*What you will do:*
Tally the lines in the following entries that include the word "difference"; state only the total.

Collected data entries
※
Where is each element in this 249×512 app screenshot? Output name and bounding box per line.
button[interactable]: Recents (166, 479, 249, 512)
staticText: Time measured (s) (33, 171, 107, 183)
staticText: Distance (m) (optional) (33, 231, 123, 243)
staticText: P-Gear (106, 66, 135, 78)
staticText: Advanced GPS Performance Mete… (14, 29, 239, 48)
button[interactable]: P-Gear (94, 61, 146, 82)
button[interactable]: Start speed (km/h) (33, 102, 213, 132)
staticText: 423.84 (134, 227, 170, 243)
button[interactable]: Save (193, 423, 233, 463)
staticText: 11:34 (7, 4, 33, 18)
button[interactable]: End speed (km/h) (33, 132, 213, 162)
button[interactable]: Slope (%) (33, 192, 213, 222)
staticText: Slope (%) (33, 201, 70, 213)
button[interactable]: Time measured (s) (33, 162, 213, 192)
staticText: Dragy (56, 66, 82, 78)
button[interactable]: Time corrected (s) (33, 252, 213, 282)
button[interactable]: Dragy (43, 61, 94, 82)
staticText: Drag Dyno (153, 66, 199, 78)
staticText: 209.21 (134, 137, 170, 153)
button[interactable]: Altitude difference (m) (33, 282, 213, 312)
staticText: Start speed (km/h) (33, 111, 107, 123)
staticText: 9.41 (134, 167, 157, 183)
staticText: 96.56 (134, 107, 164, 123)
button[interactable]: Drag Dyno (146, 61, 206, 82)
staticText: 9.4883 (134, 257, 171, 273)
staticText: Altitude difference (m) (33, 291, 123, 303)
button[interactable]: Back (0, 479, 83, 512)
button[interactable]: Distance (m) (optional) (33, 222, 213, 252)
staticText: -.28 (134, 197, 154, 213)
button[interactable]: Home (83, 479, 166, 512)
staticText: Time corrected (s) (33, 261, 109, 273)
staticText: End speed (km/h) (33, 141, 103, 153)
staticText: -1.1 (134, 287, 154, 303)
※
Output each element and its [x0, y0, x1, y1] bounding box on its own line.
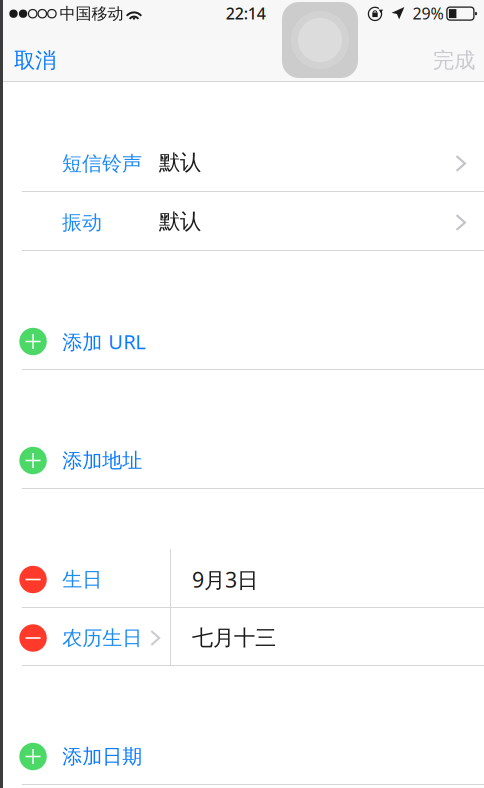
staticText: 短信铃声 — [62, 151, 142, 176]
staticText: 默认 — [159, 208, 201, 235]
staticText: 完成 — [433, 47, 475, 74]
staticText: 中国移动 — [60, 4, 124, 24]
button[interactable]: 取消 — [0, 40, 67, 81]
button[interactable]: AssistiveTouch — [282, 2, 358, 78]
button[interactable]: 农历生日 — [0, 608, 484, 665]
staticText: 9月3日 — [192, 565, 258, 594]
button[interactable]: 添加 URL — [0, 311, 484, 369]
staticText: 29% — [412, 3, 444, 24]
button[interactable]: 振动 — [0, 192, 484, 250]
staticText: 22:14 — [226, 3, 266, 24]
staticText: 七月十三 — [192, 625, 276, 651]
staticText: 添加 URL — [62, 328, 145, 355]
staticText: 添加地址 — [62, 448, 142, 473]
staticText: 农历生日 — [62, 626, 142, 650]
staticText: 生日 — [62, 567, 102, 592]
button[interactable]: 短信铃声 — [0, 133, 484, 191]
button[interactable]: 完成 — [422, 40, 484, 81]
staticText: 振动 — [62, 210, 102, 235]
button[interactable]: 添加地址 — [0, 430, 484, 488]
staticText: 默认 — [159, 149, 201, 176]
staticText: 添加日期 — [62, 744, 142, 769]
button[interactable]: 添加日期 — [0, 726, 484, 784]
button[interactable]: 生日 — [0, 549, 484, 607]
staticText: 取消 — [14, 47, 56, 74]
※
*Result:*
2